*EXERCISE OBJECTIVE:* Without pictures, retype the following entries exactly.

*PROVIDED INFORMATION:*
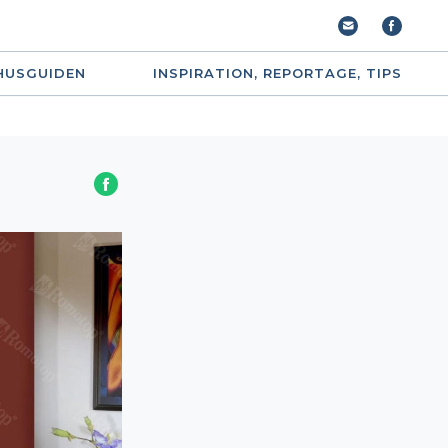
HUSGUIDEN
INSPIRATION, REPORTAGE, TIPS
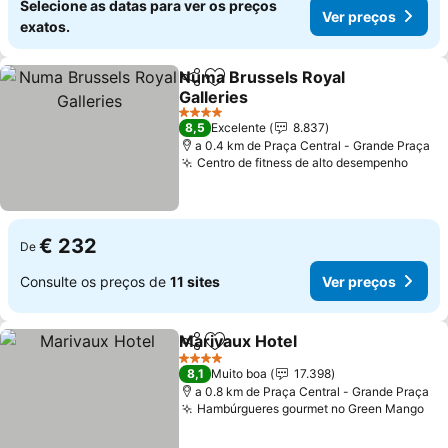
Selecione as datas para ver os preços
Ver preços
exatos.
Numa Brussels Royal
Partilhar
Adicionar aos favoritos
Galleries
4 Estrelas
8,5
Excelente
8.837
a 0.4 km de Praça Central - Grande Praça
Centro de fitness de alto desempenho
€ 232
De
Consulte os preços de
11 sites
Ver preços
Marivaux Hotel
Partilhar
Adicionar aos favoritos
4 Estrelas
8,1
Muito boa
17.398
a 0.8 km de Praça Central - Grande Praça
Hambúrgueres gourmet no Green Mango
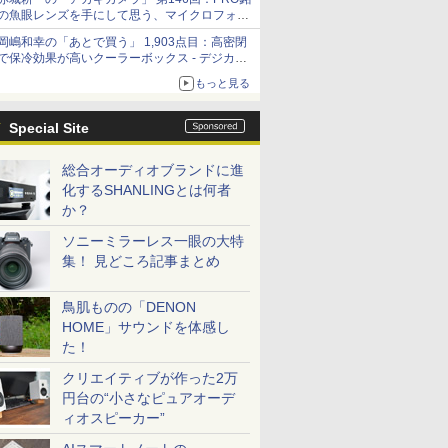
の魚眼レンズを手にして思う、マイクロフォー
サーズへの期待と可能性
岡嶋和幸の「あとで買う」 1,903点目：高密閉
で保冷効果が高いクーラーボックス - デジカメ
Watch
もっと見る
Special Site
総合オーディオブランドに進
化するSHANLINGとは何者
か？
ソニーミラーレス一眼の大特
集！ 見どころ記事まとめ
鳥肌ものの「DENON
HOME」サウンドを体感し
た！
クリエイティブが作った2万
円台の“小さなピュアオーデ
ィオスピーカー”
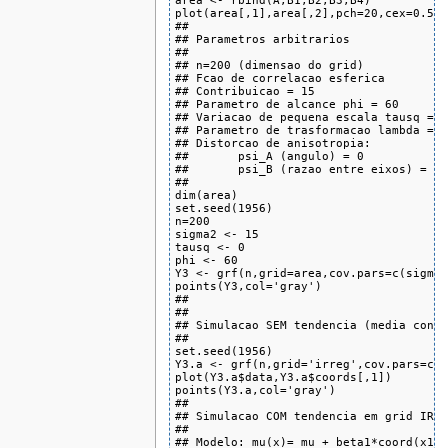
area <- rbind(A,B1,B2,B3,B4)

*WRITTEN RESPONSE:*
HUSGUIDEN
INSPIRATION, REPORTAGE, TIPS
Selecione as datas para ver os preços
Ver preços
exatos.
Numa Brussels Royal
Partilhar
Adicionar aos favoritos
Galleries
4 Estrelas
8,5
Excelente
8.837
a 0.4 km de Praça Central - Grande Praça
Centro de fitness de alto desempenho
€ 232
De
Consulte os preços de
11 sites
Ver preços
Marivaux Hotel
Partilhar
Adicionar aos favoritos
4 Estrelas
8,1
Muito boa
17.398
a 0.8 km de Praça Central - Grande Praça
Hambúrgueres gourmet no Green Mango
の魚眼レンズを手にして思う、マイクロフォー
サーズへの期待と可能性
岡嶋和幸の「あとで買う」 1,903点目：高密閉
で保冷効果が高いクーラーボックス - デジカメ
Watch
もっと見る
Special Site
総合オーディオブランドに進
化するSHANLINGとは何者
か？
ソニーミラーレス一眼の大特
集！ 見どころ記事まとめ
鳥肌ものの「DENON
HOME」サウンドを体感し
た！
クリエイティブが作った2万
円台の“小さなピュアオーデ
ィオスピーカー”
area <- rbind(A,B1,B2,B3,B4)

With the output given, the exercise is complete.